Rodney Gilfry, the new Don Giovanni at the Music Center Opera, does almost everything right.

Tall, lithe and slender, he looks terrific. He is obviously intelligent, and he commands a bright, firm and flexible voice that wraps itself easily around the Mozartean cantilena.

This is an extraordinarily talented young man blessed with a real flair for the stage, a sophisticated sense of style and appealing vocal resources. Gilfry, moreover, is an artist who actually can exude charm without being arch about it.

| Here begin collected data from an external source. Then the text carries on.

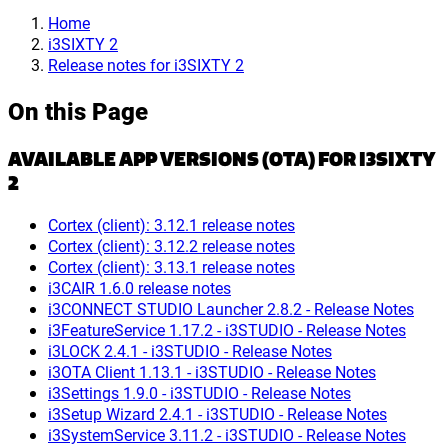
Home
i3SIXTY 2
Release notes for i3SIXTY 2
On this Page
AVAILABLE APP VERSIONS (OTA) FOR I3SIXTY
2
Cortex (client): 3.12.1 release notes
Cortex (client): 3.12.2 release notes
Cortex (client): 3.13.1 release notes
i3CAIR 1.6.0 release notes
i3CONNECT STUDIO Launcher 2.8.2 - Release Notes
i3FeatureService 1.17.2 - i3STUDIO - Release Notes
i3LOCK 2.4.1 - i3STUDIO - Release Notes
i3OTA Client 1.13.1 - i3STUDIO - Release Notes
i3Settings 1.9.0 - i3STUDIO - Release Notes
i3Setup Wizard 2.4.1 - i3STUDIO - Release Notes
i3SystemService 3.11.2 - i3STUDIO - Release Notes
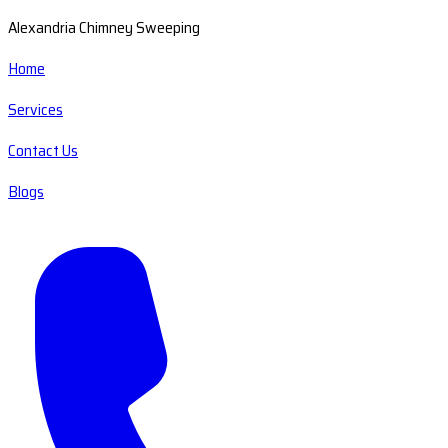
Alexandria Chimney Sweeping
Home
Services
Contact Us
Blogs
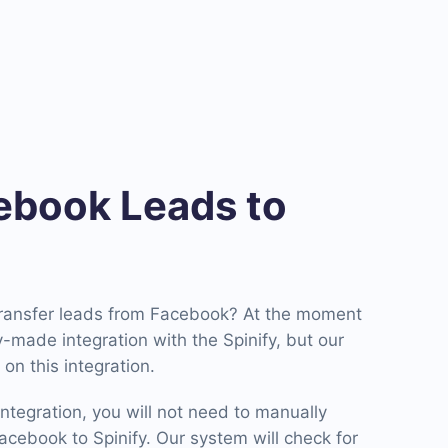
book Leads to
transfer leads from Facebook? At the moment
-made integration with the Spinify, but our
on this integration.
ntegration, you will not need to manually
cebook to Spinify. Our system will check for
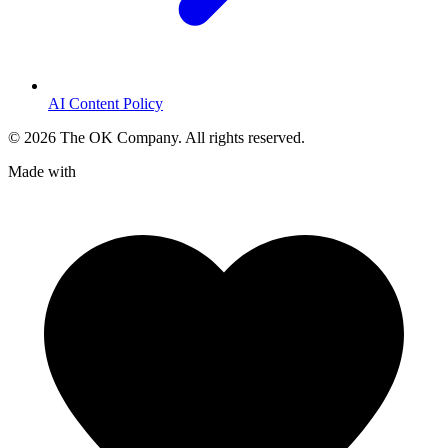
AI Content Policy
©
2026
The OK Company. All rights reserved.
Made with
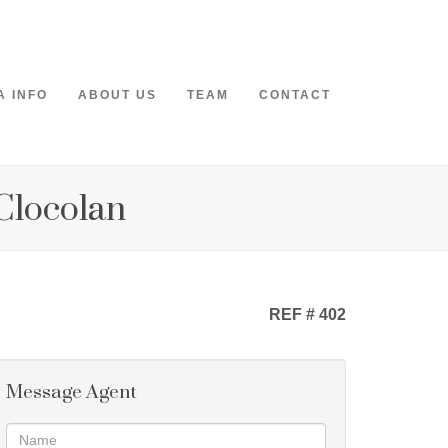
A INFO
ABOUT US
TEAM
CONTACT
 Clocolan
REF # 402
Message Agent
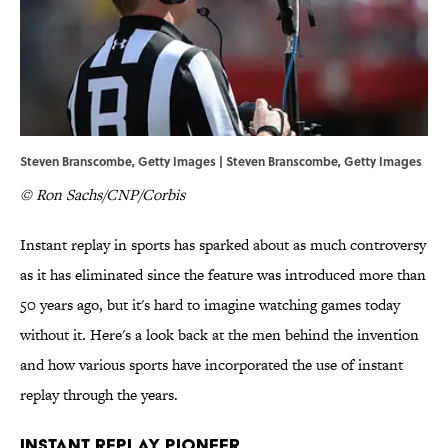
Steven Branscombe, Getty Images | Steven Branscombe, Getty Images
© Ron Sachs/CNP/Corbis
Instant replay in sports has sparked about as much controversy
as it has eliminated since the feature was introduced more than
50 years ago, but it's hard to imagine watching games today
without it. Here's a look back at the men behind the invention
and how various sports have incorporated the use of instant
replay through the years.
Instant Replay Pioneer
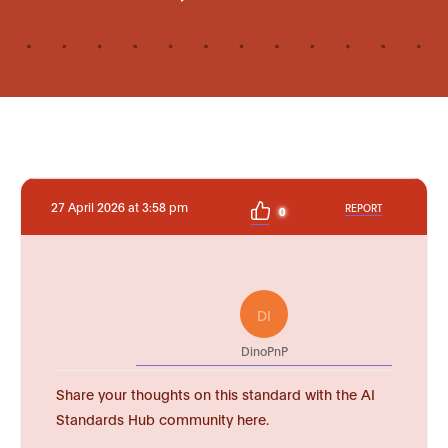
27 April 2026 at 3:58 pm
REPORT
0
DI
DinoPnP
Share your thoughts on this standard with the AI
Standards Hub community here.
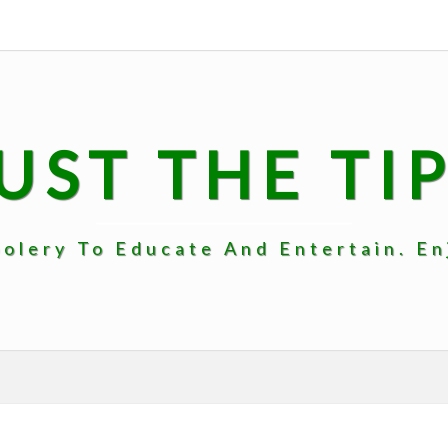
UST THE TI
lery To Educate And Entertain. Enj
INTRO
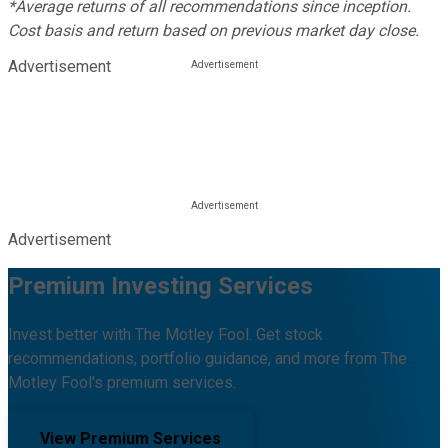
*Average returns of all recommendations since inception.
Cost basis and return based on previous market day close.
Advertisement
Advertisement
Premium Investing Services
Invest better with The Motley Fool. Get stock
recommendations, portfolio guidance, and more from The
Motley Fool's premium services.
View Premium Services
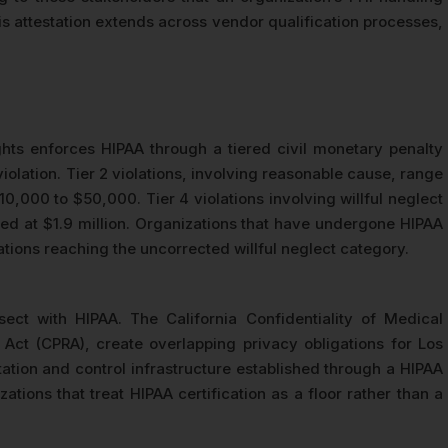
s attestation extends across vendor qualification processes,
ghts enforces HIPAA through a tiered civil monetary penalty
violation. Tier 2 violations, involving reasonable cause, range
$10,000 to $50,000. Tier 4 violations involving willful neglect
pped at $1.9 million. Organizations that have undergone HIPAA
ations reaching the uncorrected willful neglect category.
sect with HIPAA. The California Confidentiality of Medical
Act (CPRA), create overlapping privacy obligations for Los
ation and control infrastructure established through a HIPAA
tions that treat HIPAA certification as a floor rather than a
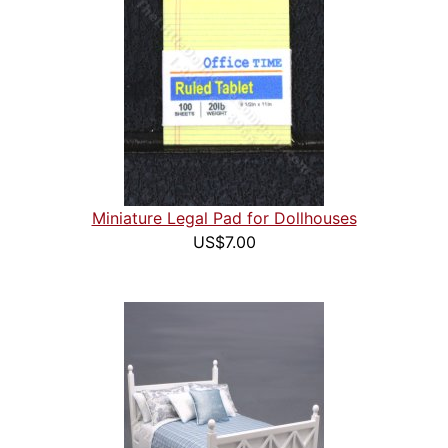
Miniature Legal Pad for Dollhouses
US$7.00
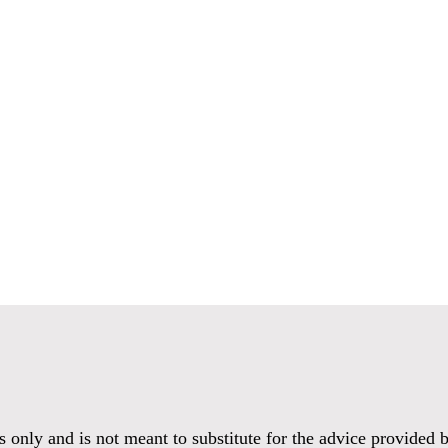
es only and is not meant to substitute for the advice provided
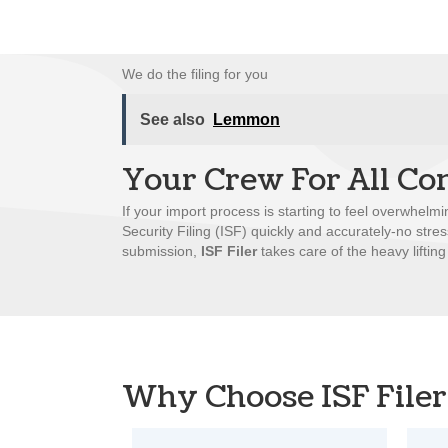
We do the filing for you
See also
Lemmon
Your Crew For All Co
If your import process is starting to feel overwhelmi
Security Filing (ISF) quickly and accurately-no stre
submission,
ISF Filer
takes care of the heavy lifting
Why Choose ISF Filer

So why was "Don Giovanni" so frustrating Tuesday night when he took over the treacherous title role from Thomas Allen at the Dorothy Chandler Pavilion?

The explanations are complex. Don Giovanni is a challenge that demands time and maturity as well as charisma. Two of the most celebrated 20th-Century paragons, Ezio Pinza and Cesare Siepi, achieved ultimate success only after numerous false starts, and after much stimulating work with demanding conductors and directors.

Gilfry, who doesn't stalk and doesn't swagger, hasn't enjoyed much experience so far in the seducing fields of old Seville. And, unlike Pinza and Siepi, both dark-toned bassos, he is a light-toned baritone. He exudes gentle bonhomie in a part that traditionally demands sinister grandeur.

With more seasoning and better focused leadership, he might make a considerable mark on his own estimable terms--within a properly intimate milieu. It should be remembered that the Pavilion, which seats 3,200, is virtually twice as big as most European houses.

At this juncture, Gilfry resembles a boy sent in to do a man's job. He is amiable, bright, eager, suave and a trifle smug--an ideal Papageno, perhaps, trapped in the rong costume. His Don Giovanni is neither particularly aristocratic nor particularly sensual. Even so, Donna Elvira would have to be blind, and deaf too, to confuse him with the earthy big-bass Leporello of Paul Plishka.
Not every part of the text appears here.